Das Ergebnis ist eine KI, die Fragen zum Projektstatus beantworten kann, indem sie auf erfasste Zeiten, verbrauchte Budgets, Aufgabenstatus und Teamkapazität gleichzeitig zugreift – ohne dass Daten aus mehreren Quellen manuell abgeglichen werden müssen.
Was kommt als Nächstes für die KI von Productive?
Auf der Produkt-Roadmap von Productive steht kurzfristig „Artefakte“ – die Möglichkeit, KI-generierte Antworten als visuelle Ausgaben wie Dashboards, PDFs oder HTML-Berichte bereitzustellen, statt ausschließlich als Text.

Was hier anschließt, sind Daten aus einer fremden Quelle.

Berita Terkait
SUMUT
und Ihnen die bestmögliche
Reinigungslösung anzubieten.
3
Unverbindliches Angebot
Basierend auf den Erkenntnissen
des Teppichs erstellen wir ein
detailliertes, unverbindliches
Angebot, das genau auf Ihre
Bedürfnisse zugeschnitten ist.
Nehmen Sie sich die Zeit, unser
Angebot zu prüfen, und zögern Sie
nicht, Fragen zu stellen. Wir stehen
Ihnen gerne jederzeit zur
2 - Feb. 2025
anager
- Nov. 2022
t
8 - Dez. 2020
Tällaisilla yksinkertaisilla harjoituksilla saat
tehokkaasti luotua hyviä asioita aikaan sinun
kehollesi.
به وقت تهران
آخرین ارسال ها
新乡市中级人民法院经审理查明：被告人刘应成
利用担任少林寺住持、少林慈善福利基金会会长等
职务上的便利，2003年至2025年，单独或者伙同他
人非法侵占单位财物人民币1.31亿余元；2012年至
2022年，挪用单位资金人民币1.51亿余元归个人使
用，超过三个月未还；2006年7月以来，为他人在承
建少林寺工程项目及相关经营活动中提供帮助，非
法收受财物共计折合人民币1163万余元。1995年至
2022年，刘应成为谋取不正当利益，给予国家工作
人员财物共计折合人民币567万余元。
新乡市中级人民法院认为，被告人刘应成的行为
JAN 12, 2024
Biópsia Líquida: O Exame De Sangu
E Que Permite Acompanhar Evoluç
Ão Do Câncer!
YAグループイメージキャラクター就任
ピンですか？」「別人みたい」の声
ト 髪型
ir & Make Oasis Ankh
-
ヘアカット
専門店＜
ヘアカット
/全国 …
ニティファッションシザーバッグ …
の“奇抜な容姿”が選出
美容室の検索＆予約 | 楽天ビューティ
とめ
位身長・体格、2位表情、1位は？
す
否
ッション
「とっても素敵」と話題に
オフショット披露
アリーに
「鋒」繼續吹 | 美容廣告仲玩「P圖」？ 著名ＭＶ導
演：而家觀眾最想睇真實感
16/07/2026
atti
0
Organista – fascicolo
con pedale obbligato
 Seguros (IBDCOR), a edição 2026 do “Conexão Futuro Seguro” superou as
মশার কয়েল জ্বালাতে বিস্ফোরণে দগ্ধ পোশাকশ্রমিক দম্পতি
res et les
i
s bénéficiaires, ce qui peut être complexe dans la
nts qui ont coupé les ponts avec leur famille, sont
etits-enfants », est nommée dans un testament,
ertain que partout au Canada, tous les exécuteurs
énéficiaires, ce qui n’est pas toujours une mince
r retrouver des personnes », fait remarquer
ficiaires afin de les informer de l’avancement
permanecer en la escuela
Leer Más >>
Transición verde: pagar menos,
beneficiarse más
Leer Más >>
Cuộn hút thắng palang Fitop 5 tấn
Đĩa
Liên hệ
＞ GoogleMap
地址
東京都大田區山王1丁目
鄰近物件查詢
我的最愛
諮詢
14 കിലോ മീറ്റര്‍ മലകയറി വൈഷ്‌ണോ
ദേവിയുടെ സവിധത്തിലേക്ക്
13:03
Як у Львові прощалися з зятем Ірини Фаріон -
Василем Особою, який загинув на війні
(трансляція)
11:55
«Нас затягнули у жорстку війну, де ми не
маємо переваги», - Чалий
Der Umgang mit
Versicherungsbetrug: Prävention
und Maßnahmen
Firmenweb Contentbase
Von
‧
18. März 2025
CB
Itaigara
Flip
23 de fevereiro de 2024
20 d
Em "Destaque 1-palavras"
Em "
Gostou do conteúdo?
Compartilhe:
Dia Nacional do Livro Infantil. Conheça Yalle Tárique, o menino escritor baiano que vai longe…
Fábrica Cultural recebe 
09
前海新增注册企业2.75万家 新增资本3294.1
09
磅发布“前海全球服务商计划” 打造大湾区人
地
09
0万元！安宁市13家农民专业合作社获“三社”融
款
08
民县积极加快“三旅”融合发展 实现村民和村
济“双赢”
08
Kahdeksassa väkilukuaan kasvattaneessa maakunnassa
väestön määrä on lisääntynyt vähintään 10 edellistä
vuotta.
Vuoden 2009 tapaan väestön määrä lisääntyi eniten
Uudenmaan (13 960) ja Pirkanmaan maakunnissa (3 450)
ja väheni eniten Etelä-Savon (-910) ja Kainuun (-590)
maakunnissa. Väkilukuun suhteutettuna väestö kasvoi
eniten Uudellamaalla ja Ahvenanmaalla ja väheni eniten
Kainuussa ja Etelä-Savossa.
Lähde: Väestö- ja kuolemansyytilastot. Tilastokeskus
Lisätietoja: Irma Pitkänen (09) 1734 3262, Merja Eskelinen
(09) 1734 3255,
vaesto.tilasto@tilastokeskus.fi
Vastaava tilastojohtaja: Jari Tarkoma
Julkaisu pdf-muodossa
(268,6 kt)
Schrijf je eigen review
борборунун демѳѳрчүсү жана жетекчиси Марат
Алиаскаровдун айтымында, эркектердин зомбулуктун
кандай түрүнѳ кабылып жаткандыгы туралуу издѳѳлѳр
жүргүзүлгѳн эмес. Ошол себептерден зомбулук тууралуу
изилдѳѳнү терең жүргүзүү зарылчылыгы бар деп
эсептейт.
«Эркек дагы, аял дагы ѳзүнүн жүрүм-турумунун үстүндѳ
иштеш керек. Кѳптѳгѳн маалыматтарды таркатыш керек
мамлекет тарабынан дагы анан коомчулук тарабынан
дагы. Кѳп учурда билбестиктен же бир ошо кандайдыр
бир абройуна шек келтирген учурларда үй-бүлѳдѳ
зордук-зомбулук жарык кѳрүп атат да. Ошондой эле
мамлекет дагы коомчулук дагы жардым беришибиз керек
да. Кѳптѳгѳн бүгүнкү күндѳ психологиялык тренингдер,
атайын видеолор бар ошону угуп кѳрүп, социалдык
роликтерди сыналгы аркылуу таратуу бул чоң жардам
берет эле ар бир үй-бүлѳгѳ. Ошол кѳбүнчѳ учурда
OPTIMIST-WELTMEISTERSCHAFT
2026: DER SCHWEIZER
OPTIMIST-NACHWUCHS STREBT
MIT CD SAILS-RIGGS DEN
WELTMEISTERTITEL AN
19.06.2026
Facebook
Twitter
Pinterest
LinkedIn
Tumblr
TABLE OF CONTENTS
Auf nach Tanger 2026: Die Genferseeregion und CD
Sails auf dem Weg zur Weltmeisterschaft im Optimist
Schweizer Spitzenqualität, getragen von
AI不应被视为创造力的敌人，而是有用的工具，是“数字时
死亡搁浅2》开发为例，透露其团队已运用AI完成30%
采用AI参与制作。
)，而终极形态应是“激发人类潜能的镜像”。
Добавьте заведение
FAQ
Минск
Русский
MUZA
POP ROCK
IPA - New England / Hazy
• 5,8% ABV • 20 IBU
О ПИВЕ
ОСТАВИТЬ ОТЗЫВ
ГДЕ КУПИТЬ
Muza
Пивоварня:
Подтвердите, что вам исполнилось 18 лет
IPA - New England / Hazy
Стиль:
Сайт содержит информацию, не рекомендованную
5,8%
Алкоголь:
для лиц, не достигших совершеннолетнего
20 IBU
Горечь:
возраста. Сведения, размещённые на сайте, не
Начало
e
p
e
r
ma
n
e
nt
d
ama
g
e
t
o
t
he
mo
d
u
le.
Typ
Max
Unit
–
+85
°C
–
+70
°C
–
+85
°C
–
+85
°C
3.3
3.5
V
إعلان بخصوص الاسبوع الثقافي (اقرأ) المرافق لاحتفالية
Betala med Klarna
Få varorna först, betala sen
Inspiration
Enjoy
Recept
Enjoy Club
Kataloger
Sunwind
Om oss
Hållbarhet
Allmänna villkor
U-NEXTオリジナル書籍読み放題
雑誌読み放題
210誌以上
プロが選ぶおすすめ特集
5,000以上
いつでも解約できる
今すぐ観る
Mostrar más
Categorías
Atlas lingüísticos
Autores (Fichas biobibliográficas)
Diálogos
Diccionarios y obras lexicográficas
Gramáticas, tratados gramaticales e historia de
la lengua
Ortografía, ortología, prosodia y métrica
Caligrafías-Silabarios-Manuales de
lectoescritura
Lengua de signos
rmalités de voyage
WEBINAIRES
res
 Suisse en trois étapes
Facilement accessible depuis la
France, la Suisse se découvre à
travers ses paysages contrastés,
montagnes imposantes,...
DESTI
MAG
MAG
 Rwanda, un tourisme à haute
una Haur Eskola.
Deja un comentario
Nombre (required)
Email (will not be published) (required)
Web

Auf der Agentenseite befinden sich ereignisgesteuerte Agenten in Entwicklung: Agenten, die automatisch aktiviert werden, wenn sich etwas im System ändert, anstatt nach einem festen Zeitplan zu laufen. Das Ziel sind proaktive Agenten – die Probleme erkennen und um Input bitten, wenn sie an einen Entscheidungspunkt gelangen, anstatt darauf zu warten, dass jemand nachfragt.
Wir wollten nicht einfach nur KI aufsetzen. Wir wollten herausfinden, wo KI einen echten Unterschied machen kann – nicht nur einzelne Aufgaben automatisieren, sondern dabei helfen, Geschäftsabläufe zu steuern und zu analysieren.
Mit Blick in die Zukunft sieht Bernie die Projektpflege – das Aktualisieren von Aufgabenständen, das Überwachen des Fortschritts, das Anpassen von Zeitplänen bei Verzögerungen – als den ersten operativen Bereich, der vollständig in die Hände von KI übergehen wird.